(Dataset excerpts)
···
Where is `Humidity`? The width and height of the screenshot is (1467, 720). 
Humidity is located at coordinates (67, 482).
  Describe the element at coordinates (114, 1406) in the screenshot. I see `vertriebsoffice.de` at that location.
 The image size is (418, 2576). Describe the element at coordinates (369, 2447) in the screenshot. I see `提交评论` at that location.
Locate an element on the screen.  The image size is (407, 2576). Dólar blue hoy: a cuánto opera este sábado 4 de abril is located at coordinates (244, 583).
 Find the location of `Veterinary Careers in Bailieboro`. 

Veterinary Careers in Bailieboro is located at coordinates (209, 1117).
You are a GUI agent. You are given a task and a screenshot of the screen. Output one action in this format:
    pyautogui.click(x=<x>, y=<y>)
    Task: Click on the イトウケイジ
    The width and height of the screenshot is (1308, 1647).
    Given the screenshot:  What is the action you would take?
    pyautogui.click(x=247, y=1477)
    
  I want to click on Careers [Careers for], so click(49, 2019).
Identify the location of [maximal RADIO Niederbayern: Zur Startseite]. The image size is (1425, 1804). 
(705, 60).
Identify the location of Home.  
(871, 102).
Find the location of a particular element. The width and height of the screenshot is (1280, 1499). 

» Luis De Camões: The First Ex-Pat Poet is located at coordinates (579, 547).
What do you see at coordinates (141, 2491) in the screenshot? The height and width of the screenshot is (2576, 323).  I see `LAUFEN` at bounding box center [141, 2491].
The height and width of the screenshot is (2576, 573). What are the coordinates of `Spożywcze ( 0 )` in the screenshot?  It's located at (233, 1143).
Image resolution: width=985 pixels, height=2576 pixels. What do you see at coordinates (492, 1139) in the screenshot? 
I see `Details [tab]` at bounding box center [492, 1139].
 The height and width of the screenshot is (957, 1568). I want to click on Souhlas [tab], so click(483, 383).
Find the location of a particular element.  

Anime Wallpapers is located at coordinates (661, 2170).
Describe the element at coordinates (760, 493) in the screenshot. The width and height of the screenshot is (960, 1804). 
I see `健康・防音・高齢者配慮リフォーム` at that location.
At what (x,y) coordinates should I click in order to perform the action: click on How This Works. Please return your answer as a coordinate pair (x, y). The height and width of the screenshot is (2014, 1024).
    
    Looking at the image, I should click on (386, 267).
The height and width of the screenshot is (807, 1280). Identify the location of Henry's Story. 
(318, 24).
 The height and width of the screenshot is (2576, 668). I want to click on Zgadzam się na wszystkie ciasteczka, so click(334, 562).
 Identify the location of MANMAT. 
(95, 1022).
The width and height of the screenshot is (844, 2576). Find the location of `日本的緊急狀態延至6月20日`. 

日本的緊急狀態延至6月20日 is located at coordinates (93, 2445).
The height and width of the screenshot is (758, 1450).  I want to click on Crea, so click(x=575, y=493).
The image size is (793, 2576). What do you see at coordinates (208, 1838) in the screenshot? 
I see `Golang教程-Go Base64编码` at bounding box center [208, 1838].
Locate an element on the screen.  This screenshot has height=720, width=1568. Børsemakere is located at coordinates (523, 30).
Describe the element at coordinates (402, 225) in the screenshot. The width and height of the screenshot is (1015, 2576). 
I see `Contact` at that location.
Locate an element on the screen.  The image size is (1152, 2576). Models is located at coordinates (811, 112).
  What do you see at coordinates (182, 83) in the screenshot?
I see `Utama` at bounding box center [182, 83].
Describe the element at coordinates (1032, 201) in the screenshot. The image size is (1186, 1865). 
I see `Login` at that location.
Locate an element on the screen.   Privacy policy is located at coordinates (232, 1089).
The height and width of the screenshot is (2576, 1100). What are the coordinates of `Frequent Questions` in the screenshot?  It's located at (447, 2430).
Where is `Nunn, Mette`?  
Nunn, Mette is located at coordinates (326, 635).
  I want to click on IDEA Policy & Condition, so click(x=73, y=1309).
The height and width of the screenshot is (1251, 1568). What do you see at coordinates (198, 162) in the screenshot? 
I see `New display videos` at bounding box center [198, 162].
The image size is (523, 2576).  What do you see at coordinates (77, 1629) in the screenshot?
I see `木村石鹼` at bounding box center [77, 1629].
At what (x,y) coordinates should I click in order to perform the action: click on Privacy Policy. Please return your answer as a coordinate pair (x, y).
···
*Assignment*. For every record above, print an exact copy.

*Completed exercise*.
Where is `Humidity`? The width and height of the screenshot is (1467, 720). 
Humidity is located at coordinates (67, 482).
  Describe the element at coordinates (114, 1406) in the screenshot. I see `vertriebsoffice.de` at that location.
 The image size is (418, 2576). Describe the element at coordinates (369, 2447) in the screenshot. I see `提交评论` at that location.
Locate an element on the screen.  The image size is (407, 2576). Dólar blue hoy: a cuánto opera este sábado 4 de abril is located at coordinates (244, 583).
 Find the location of `Veterinary Careers in Bailieboro`. 

Veterinary Careers in Bailieboro is located at coordinates (209, 1117).
You are a GUI agent. You are given a task and a screenshot of the screen. Output one action in this format:
    pyautogui.click(x=<x>, y=<y>)
    Task: Click on the イトウケイジ
    The width and height of the screenshot is (1308, 1647).
    Given the screenshot:  What is the action you would take?
    pyautogui.click(x=247, y=1477)
    
  I want to click on Careers [Careers for], so click(49, 2019).
Identify the location of [maximal RADIO Niederbayern: Zur Startseite]. The image size is (1425, 1804). 
(705, 60).
Identify the location of Home.  
(871, 102).
Find the location of a particular element. The width and height of the screenshot is (1280, 1499). 

» Luis De Camões: The First Ex-Pat Poet is located at coordinates (579, 547).
What do you see at coordinates (141, 2491) in the screenshot? The height and width of the screenshot is (2576, 323).  I see `LAUFEN` at bounding box center [141, 2491].
The height and width of the screenshot is (2576, 573). What are the coordinates of `Spożywcze ( 0 )` in the screenshot?  It's located at (233, 1143).
Image resolution: width=985 pixels, height=2576 pixels. What do you see at coordinates (492, 1139) in the screenshot? 
I see `Details [tab]` at bounding box center [492, 1139].
 The height and width of the screenshot is (957, 1568). I want to click on Souhlas [tab], so click(483, 383).
Find the location of a particular element.  

Anime Wallpapers is located at coordinates (661, 2170).
Describe the element at coordinates (760, 493) in the screenshot. The width and height of the screenshot is (960, 1804). 
I see `健康・防音・高齢者配慮リフォーム` at that location.
At what (x,y) coordinates should I click in order to perform the action: click on How This Works. Please return your answer as a coordinate pair (x, y). The height and width of the screenshot is (2014, 1024).
    
    Looking at the image, I should click on (386, 267).
The height and width of the screenshot is (807, 1280). Identify the location of Henry's Story. 
(318, 24).
 The height and width of the screenshot is (2576, 668). I want to click on Zgadzam się na wszystkie ciasteczka, so click(334, 562).
 Identify the location of MANMAT. 
(95, 1022).
The width and height of the screenshot is (844, 2576). Find the location of `日本的緊急狀態延至6月20日`. 

日本的緊急狀態延至6月20日 is located at coordinates (93, 2445).
The height and width of the screenshot is (758, 1450).  I want to click on Crea, so click(x=575, y=493).
The image size is (793, 2576). What do you see at coordinates (208, 1838) in the screenshot? 
I see `Golang教程-Go Base64编码` at bounding box center [208, 1838].
Locate an element on the screen.  This screenshot has height=720, width=1568. Børsemakere is located at coordinates (523, 30).
Describe the element at coordinates (402, 225) in the screenshot. The width and height of the screenshot is (1015, 2576). 
I see `Contact` at that location.
Locate an element on the screen.  The image size is (1152, 2576). Models is located at coordinates (811, 112).
  What do you see at coordinates (182, 83) in the screenshot?
I see `Utama` at bounding box center [182, 83].
Describe the element at coordinates (1032, 201) in the screenshot. The image size is (1186, 1865). 
I see `Login` at that location.
Locate an element on the screen.   Privacy policy is located at coordinates (232, 1089).
The height and width of the screenshot is (2576, 1100). What are the coordinates of `Frequent Questions` in the screenshot?  It's located at (447, 2430).
Where is `Nunn, Mette`?  
Nunn, Mette is located at coordinates (326, 635).
  I want to click on IDEA Policy & Condition, so click(x=73, y=1309).
The height and width of the screenshot is (1251, 1568). What do you see at coordinates (198, 162) in the screenshot? 
I see `New display videos` at bounding box center [198, 162].
The image size is (523, 2576).  What do you see at coordinates (77, 1629) in the screenshot?
I see `木村石鹼` at bounding box center [77, 1629].
At what (x,y) coordinates should I click in order to perform the action: click on Privacy Policy. Please return your answer as a coordinate pair (x, y).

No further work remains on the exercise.